Oleh: Doni Riw
Dahulu manusia tidak mengenal negara bangsa. Semua negara agama. Romawi Barat Katolik. Romawi Timur Kristen Ortodok. Sementara dua pertiga bumi dikuasai Khilafah Islam, membentang dari Spanyol sampai Nusantara.
Negara bangsa pernah ada di Semenanjung Arabia. Saat Islam datang, ikatan kebangsaan diganti dengan ikatan aqidah. Yahudi adalah agama bangsa. Satu agama satu bangsa.
Di abad pertengahan mereka bermimpi mendirikan negara Yahudi, negara berbasis bangsa. Satu-satunya di dunia pada masa itu. Untuk mewujudkannya, Israel harus berhadapan dengan Negara Kristen dan Negara Islam yang begitu besar karena multi bangsa. Sebuah mimpi yang tak mudah.
Untuk meraihnya, mereka merancang agar semua negara berukuran sekecil mereka; negara bangsa! Mereka memulai dengan Renaesans dan Revolusi Perancis yang berhasil menggulingkan kerajaan Kristen, kemudian menggantinya dengan negara demokrasi dan nation state. Satu persatu negara Eropa berubah menjadi nation state sekecil negara yang akan didirikan Yahudi.
Proyek berlanjut ke dunia Islam. Sentimen kebangsaan dihembuskan ke muslimin. Sehingga Khilafah Islam yang begitu luas berhasil dipecah belah menjadi negara bangsa kecil-kecil. Akhirnya seluruh dunia menjadi negara demokrasi dan nation state. Inilah tata dunia baru yang menjadi lahan subur bagi pendirian negara Israel.

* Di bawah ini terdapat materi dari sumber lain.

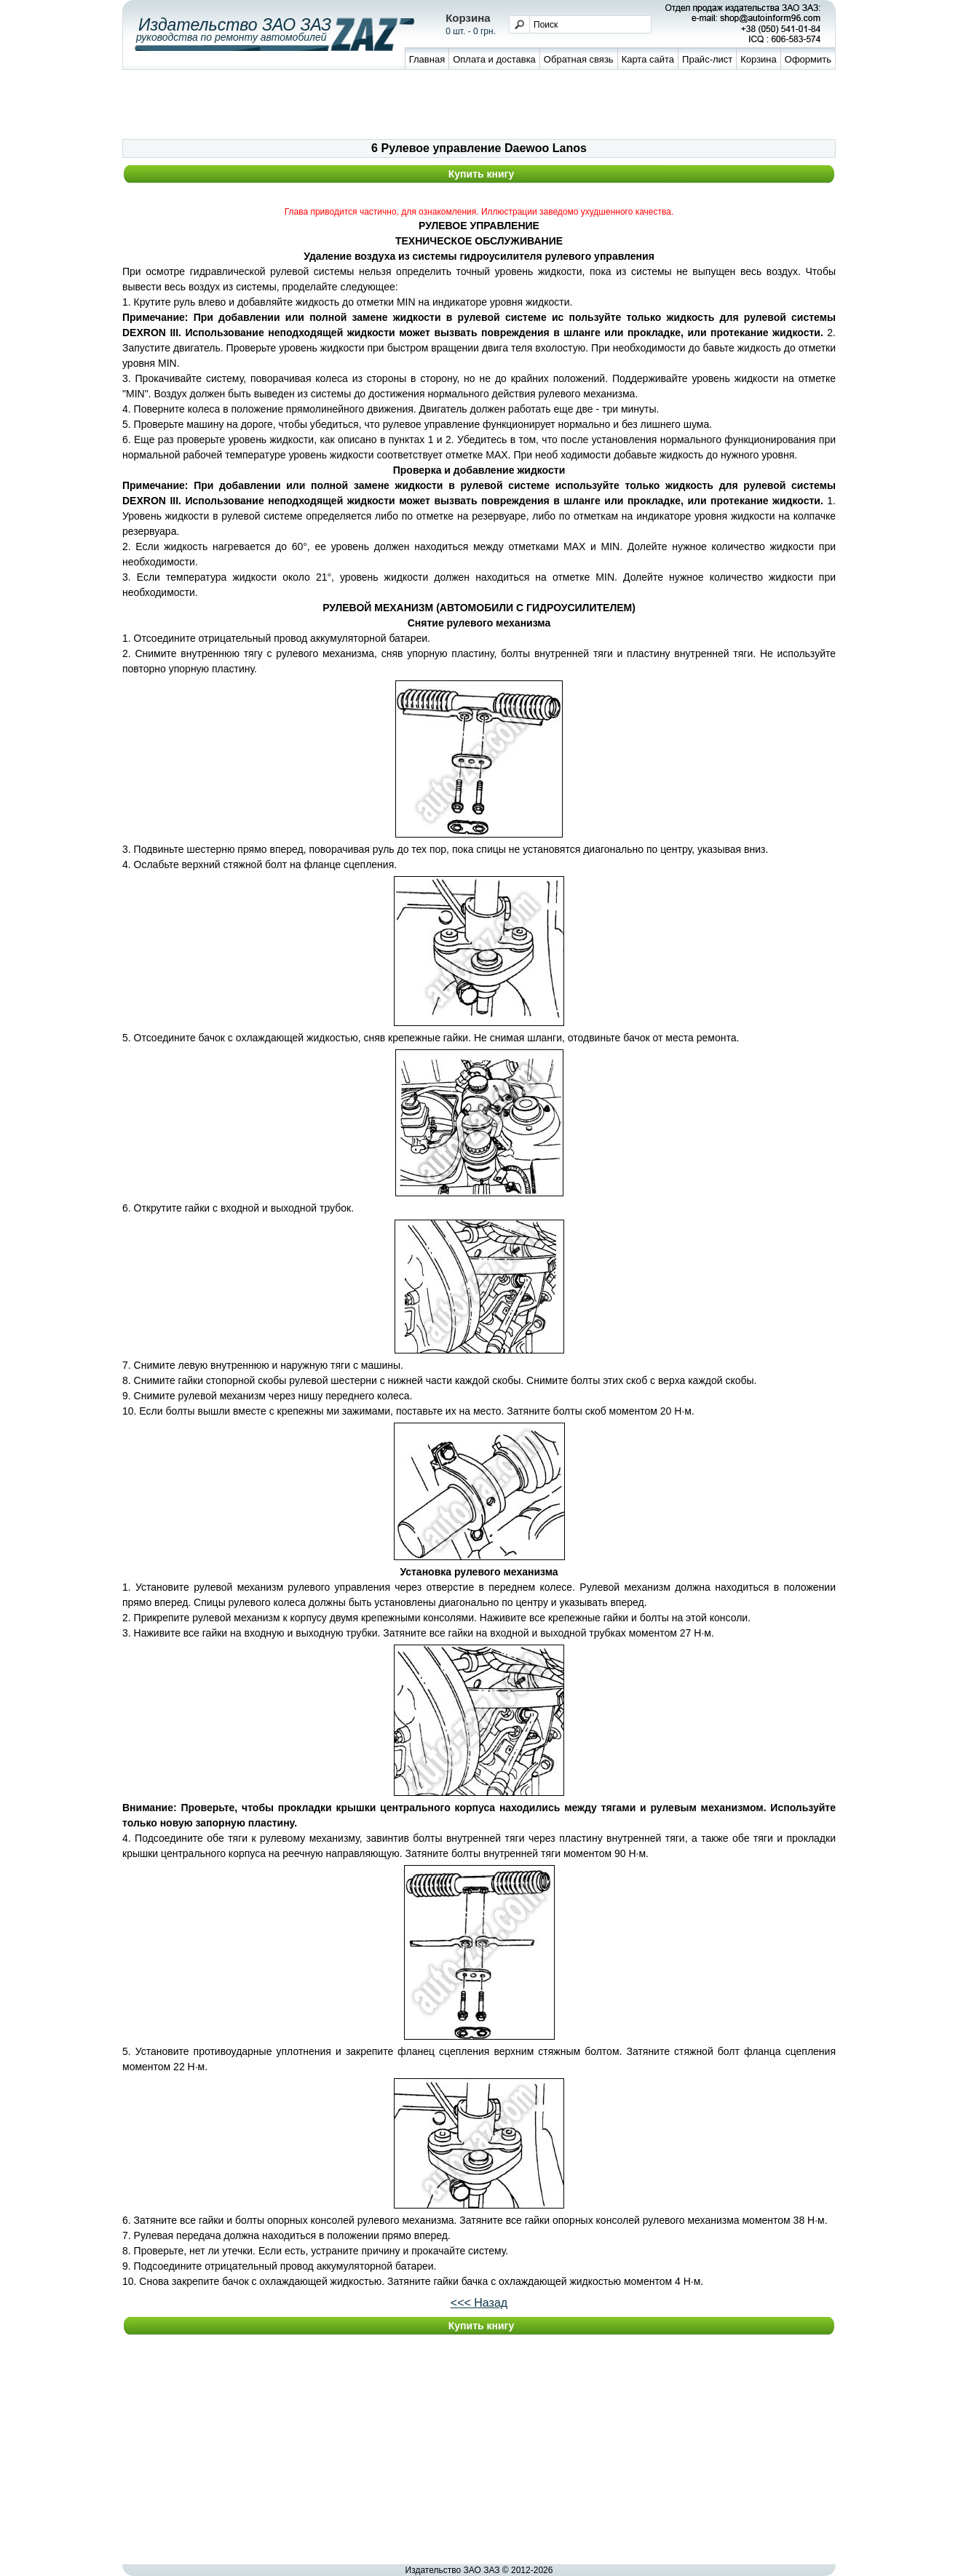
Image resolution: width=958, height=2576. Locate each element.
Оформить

Setelah terpecah, masing-masing memperjuangan kepentingan bangsa sendiri. Salah atau benar, asal bangsa sendiri dibela sampai mati. Sementara jika urusan bangsa lain, urus saja sendiri.

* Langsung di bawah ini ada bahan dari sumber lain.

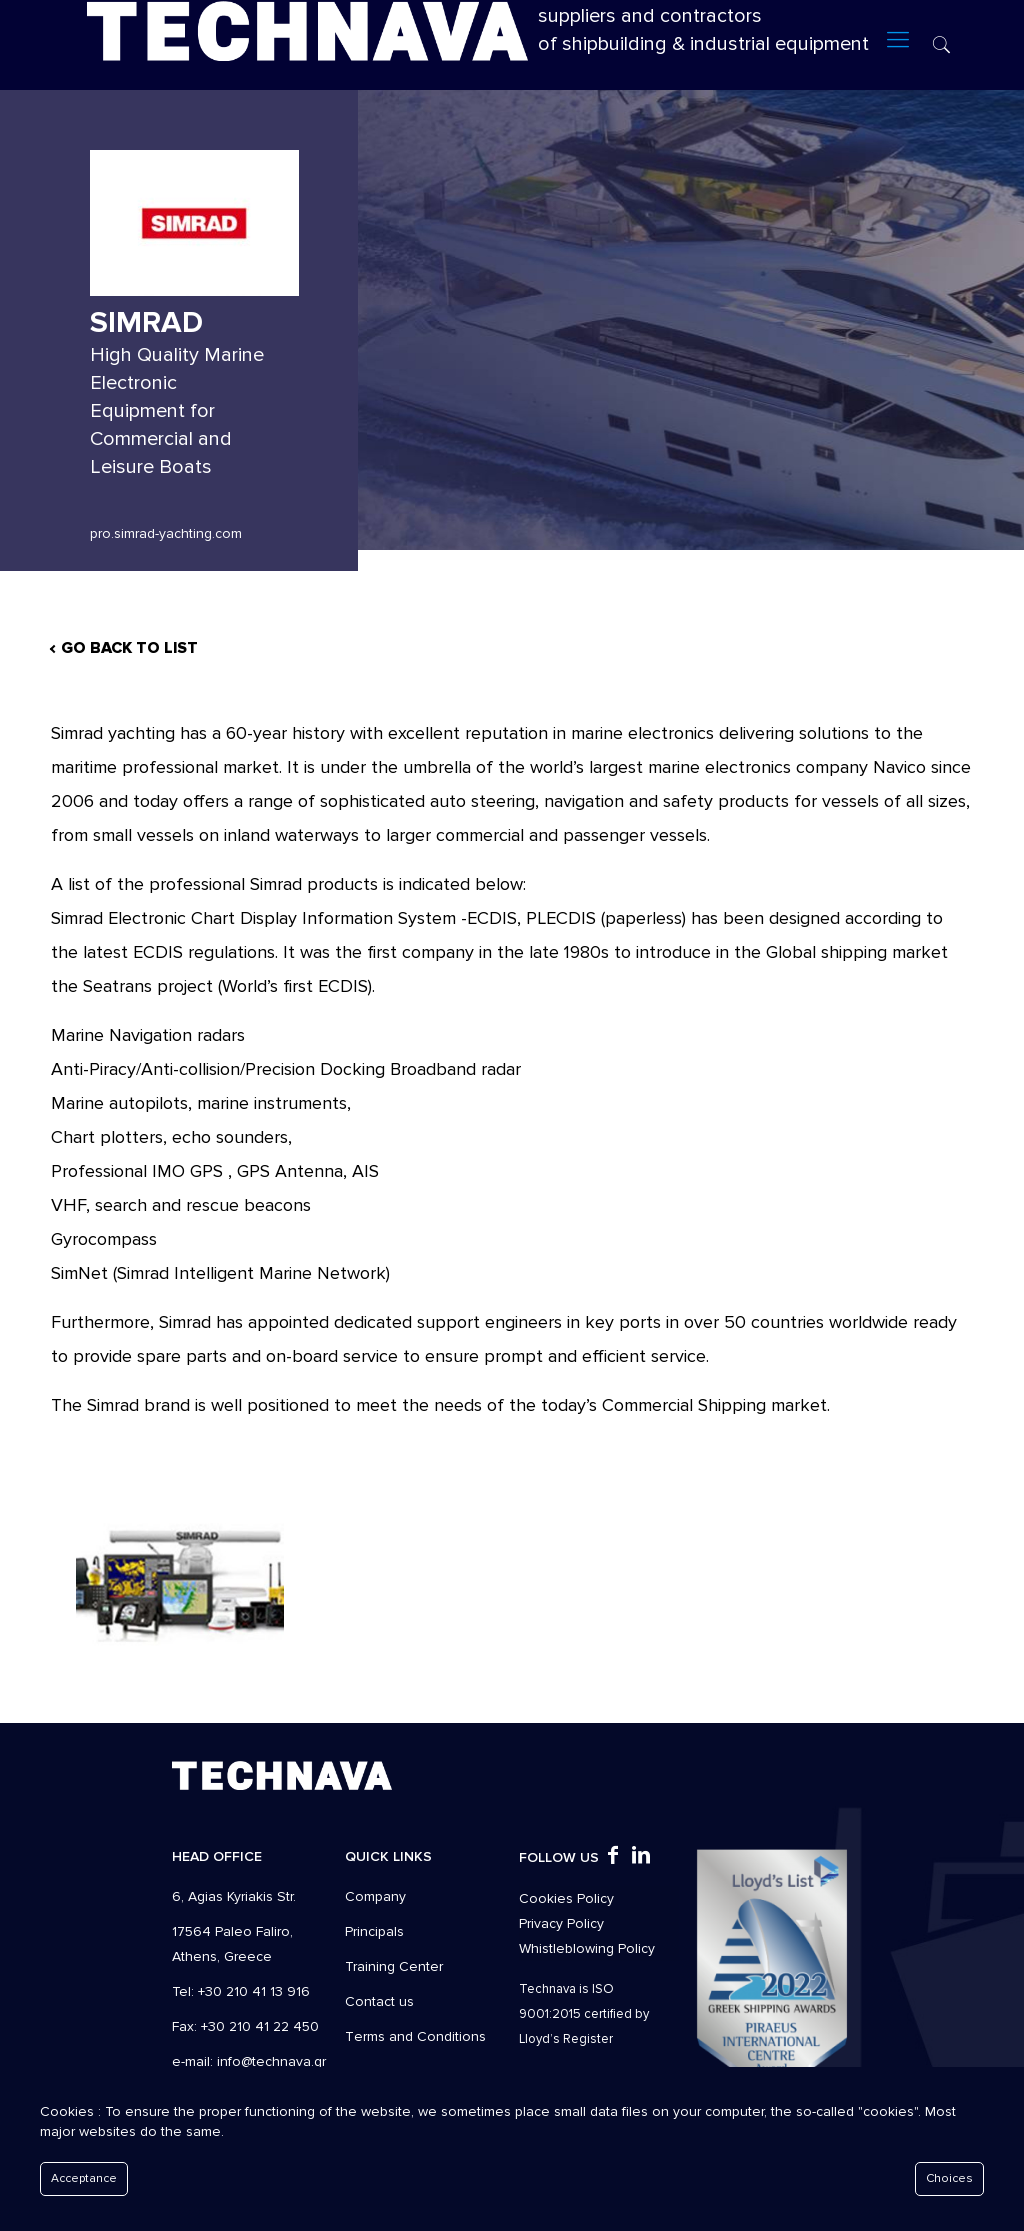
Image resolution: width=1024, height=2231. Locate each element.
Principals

Dahulu Yahudi tak bisa menguasai Palestina, karena muslim seluruh dunia, dipimpin satu Khalifah, selalu mempertahankannya dengan darah dan jiwa. Tetapi setelah negeri muslim menjadi nation state, bela Palestina hanya bergelora di dada rakyat saja. Sementara penguasanya hanya peduli kepentingan sendiri. Paling banter, mereka hanya mengutuk. Tak lebih. Karena sudah terjebak dalam permainan besar Yahudi; nasionalisme, fanatisme pada bangsa sendiri, seperti Arab Jahiliyah sebelum datang Islam.